7 reasons why you may not be getting enough vitamin D

You already know vitamin D is important for healthy bones. And that a deficiency of this critical vitamin can contribute to cancer, diabetes, cardiovascular disease, digestive disorders, depression, chronic pain…and more.

You also probably know even though your body can make its own vitamin D from the sun, deficiency is still rampant. Depending on which report you read, between 40 and 75 percent of Americans don’t get enough of this vital nutrient.

Of course, that big swing in percentages is just par for the course when it comes to vitamin D research. The medical literature is replete with confusion and misdirection about proper D dosages. Which makes it difficult for you—and your doctor—to know if you have a clinical deficiency.

Behind the confusing “D-bate” over D

I reported a couple of years ago about a major study published in the British Medical Journal that found that most people need vitamin D supplementation for a healthy mind and body. But that study was also accompanied by an “expert” editorial urging doctors not to recommend vitamin D supplementation for their patients.

If that weren’t confounding enough, a quasi-government panel recently reviewed thousands of studies showing the health benefits of vitamin D. They also looked at plenty of documentation about D deficiencies in the U.S. population. But they recommended no actual changes in Americans’ vitamin D nutritional practices.

Add to that the fact that most of the good dietary sources of vitamin D are foods that the government at one time or another has mistakenly told people to avoid. Egg yolks, cheese, and organ meats such as liver top the list. Even good-for-you oily fish like salmon may have only one-tenth the natural levels of vitamin D if farm raised (as are virtually all Atlantic salmon now) instead of wild-caught. (Look for Pacific or Alaska salmon.)
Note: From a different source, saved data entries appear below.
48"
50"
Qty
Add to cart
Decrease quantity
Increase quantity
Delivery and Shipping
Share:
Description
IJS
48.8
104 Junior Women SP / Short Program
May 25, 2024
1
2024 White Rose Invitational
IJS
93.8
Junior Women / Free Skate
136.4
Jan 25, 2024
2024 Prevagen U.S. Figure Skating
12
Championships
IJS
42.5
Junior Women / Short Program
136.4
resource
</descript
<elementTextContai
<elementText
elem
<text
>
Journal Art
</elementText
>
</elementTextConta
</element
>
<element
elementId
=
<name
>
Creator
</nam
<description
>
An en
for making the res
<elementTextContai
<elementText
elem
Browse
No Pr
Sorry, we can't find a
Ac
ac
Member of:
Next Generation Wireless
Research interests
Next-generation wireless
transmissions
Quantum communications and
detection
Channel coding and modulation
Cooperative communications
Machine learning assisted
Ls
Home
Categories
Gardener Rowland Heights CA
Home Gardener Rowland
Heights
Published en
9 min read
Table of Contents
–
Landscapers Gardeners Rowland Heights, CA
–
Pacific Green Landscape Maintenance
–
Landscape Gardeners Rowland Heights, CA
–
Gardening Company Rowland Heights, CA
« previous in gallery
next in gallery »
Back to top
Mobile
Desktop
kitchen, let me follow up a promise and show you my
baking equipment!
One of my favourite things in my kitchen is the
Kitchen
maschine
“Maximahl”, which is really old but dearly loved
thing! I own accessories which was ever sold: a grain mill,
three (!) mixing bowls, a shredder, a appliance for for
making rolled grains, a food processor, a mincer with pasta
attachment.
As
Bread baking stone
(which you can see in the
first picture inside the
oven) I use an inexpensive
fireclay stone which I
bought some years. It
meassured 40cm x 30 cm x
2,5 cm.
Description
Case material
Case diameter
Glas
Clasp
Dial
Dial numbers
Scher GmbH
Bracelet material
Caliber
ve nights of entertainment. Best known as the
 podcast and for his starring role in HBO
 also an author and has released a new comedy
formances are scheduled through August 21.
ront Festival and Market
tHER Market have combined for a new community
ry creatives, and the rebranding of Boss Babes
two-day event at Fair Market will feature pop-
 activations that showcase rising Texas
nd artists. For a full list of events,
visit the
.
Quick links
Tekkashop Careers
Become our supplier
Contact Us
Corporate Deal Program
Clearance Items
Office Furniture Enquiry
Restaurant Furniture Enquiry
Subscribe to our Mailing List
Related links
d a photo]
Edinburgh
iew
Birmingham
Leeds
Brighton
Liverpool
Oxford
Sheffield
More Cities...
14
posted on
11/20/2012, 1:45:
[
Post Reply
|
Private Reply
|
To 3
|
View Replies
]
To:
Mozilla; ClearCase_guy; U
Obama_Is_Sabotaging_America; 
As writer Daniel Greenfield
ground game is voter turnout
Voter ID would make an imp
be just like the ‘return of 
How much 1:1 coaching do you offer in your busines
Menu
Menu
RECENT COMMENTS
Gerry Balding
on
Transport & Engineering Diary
These faulty and conflicting government dietary and health recommendations can pose a dilemma for people who are simply trying to follow a healthy lifestyle.

In fact, the whole mess reminds me of the title of the prize-winning novel Confederacy of Dunces. But in this case, we seem to be beset by a “Conspiracy of D-unces” when it comes to vitamin D.  Why else would big pharma and the hospital-based healthcare system conspire to keep people unhealthy by steering them away from safe, affordable, natural approaches like vitamin D supplementation?
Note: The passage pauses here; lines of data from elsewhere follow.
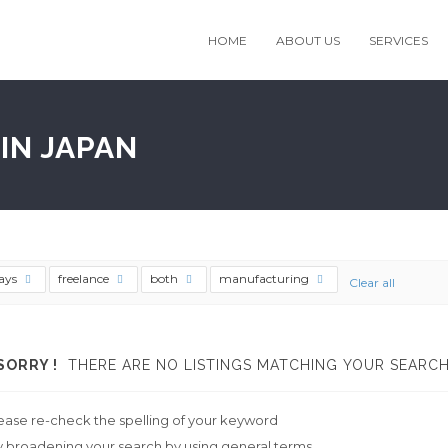
HOME
ABOUT US
SERVICES
IN JAPAN
ays
freelance
both
manufacturing
Clear all
SORRY !
THERE ARE NO LISTINGS MATCHING YOUR SEARCH
ease re-check the spelling of your keyword
y broadening your search by using general terms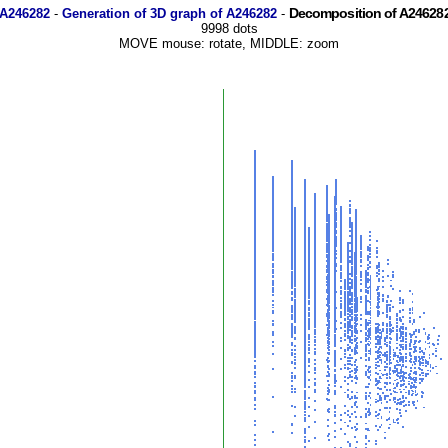
Decomposition of A246282
 A246282
-
Generation of 3D graph of A246282
-
9998 dots
MOVE mouse: rotate, MIDDLE: zoom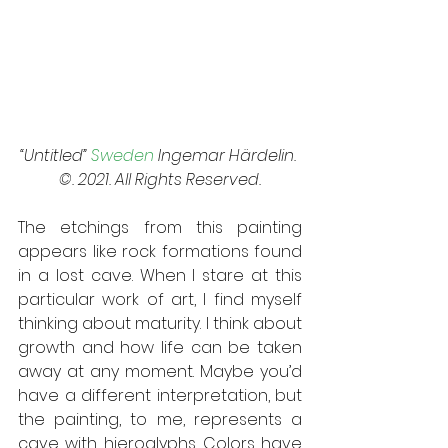
“Untitled” 
Sweden
 Ingemar Härdelin. 
©. 2021. All Rights Reserved.
The etchings from this painting 
appears like rock formations found 
in a lost cave. When I stare at this 
particular work of art, I find myself 
thinking about maturity. I think about 
growth and how life can be taken 
away at any moment. Maybe you’d 
have a different interpretation, but 
the painting, to me, represents a 
cave with hieroglyphs. Colors have 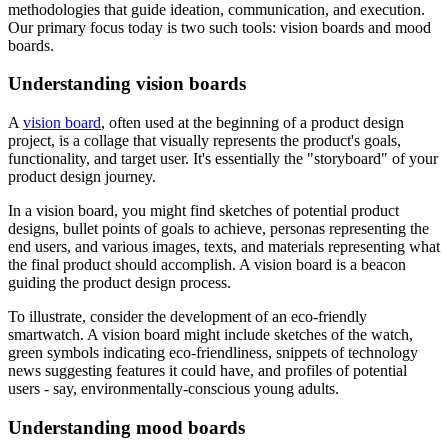
methodologies that guide ideation, communication, and execution.
Our primary focus today is two such tools: vision boards and mood
boards.
Understanding vision boards
A
vision board
, often used at the beginning of a product design
project, is a collage that visually represents the product's goals,
functionality, and target user. It's essentially the "storyboard" of your
product design journey.
In a vision board, you might find sketches of potential product
designs, bullet points of goals to achieve, personas representing the
end users, and various images, texts, and materials representing what
the final product should accomplish. A vision board is a beacon
guiding the product design process.
To illustrate, consider the development of an eco-friendly
smartwatch. A vision board might include sketches of the watch,
green symbols indicating eco-friendliness, snippets of technology
news suggesting features it could have, and profiles of potential
users - say, environmentally-conscious young adults.
Understanding mood boards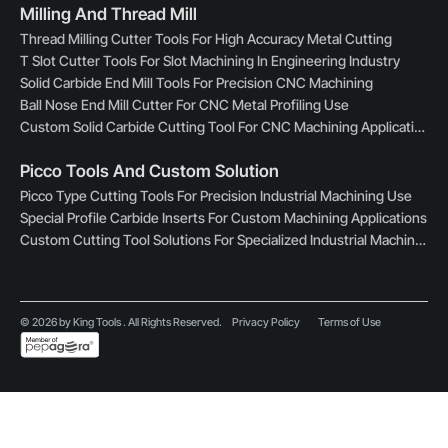
Milling And Thread Mill
Thread Milling Cutter Tools For High Accuracy Metal Cutting
T Slot Cutter Tools For Slot Machining In Engineering Industry
Solid Carbide End Mill Tools For Precision CNC Machining
Ball Nose End Mill Cutter For CNC Metal Profiling Use
Custom Solid Carbide Cutting Tool For CNC Machining Applications
Picco Tools And Custom Solution
Picco Type Cutting Tools For Precision Industrial Machining Use
Special Profile Carbide Inserts For Custom Machining Applications
Custom Cutting Tool Solutions For Specialized Industrial Machining
© 2026 by King Tools . All Rights Reserved.
Privacy Policy
Terms of Use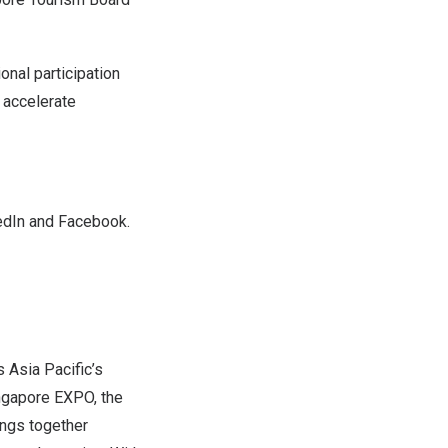
onal participation
 accelerate
edIn
and
Facebook
.
is
Asia Pacific’s
ngapore EXPO, the
ings together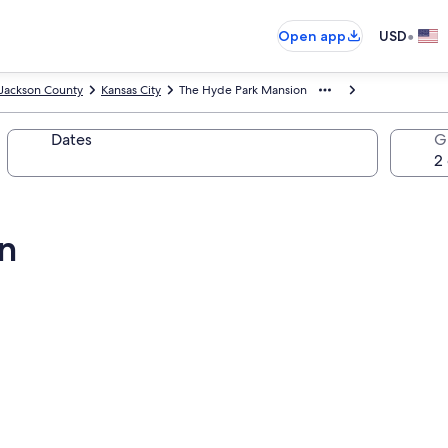
•
Open app
USD
Jackson County
Kansas City
The Hyde Park Mansion
Dates
G
n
To help you navigate all of this idiocy, I’ve assembled a checklist of the warning signs you’re not getting enough vitamin D. If even one of these items applies to you, it’s a good idea to increase your vitamin D3 supplementation to my recommended dosage of 10,000 IU a day.

Your “D-ficiency” warning checklist  

  • You’re a vegan or vegetarian. If you avoid meat or dairy, you likely aren’t getting enough vitamin D from diet alone.
  • You work indoors all day. Some researchers say you only need 10 minutes of sun per day to allow your skin to make healthy levels of vitamin D. You could accomplish this by going outside on your lunch break—although, as you’ll see in the next step, you’ll probably be overdressed.
  • You’re too modest when going outdoors. You need to expose about 25 percent of your skin—without sunscreen—to make enough vitamin D. And even then, that won’t work if…
  • You live north of Atlanta between November and March. The sun is not strong enough in these locations in the winter to allow your skin to make any vitamin D. Even in the summer at these latitudes, you’re making less D than people who live more to the south.
  • You are a pregnant or a nursing mother. You may not be getting enough D for both you and your baby’s health.
  • You have a body mass index over 30. Vitamin D is fat soluble. So the more body fat you have, the more D is stored in your fat tissue, rather than circulating in your blood to get to the organs and cells where it is needed, including your brain (see the article on page 1of this issue for more on vitamin D’s role in the brain).
  • You avoid commercially prepared beverages and foods. While this is a healthy practice, it also means you’re not getting the vitamin D fortification typically found in processed foods like cereals or breads.
  • You’re older than 72. Your skin’s ability to make vitamin D declines after this age.

Simple steps you can take to get more D

If you have any of these warning signs, ask your doctor to test your blood levels of vitamin D.

You may run into pushback because most doctors don’t know much about nutrition. And those who do may still be biased against the use of dietary supplements “in principle” (versus based on the science).

But because vitamin D now has so much publicity, more and more doctors will make an exception to test blood levels and prescribe D supplements. Of course, they may not prescribe enough, based on the woefully inadequate RDAs for vitamin D.

I’ve studied the science (unlike the government, apparently), and the latest research shows that virtually everyone needs to supplement with 10,000 IU of vitamin D3 a day in order to ensure they have adequate levels of this vital nutrient in their bloodstream at all times. I recommend getting your D in an easy-to-use liquid form that can be added to any beverage.

Please don’t wait any longer. If you haven’t already, now is the time to get started with vitamin D supplementation.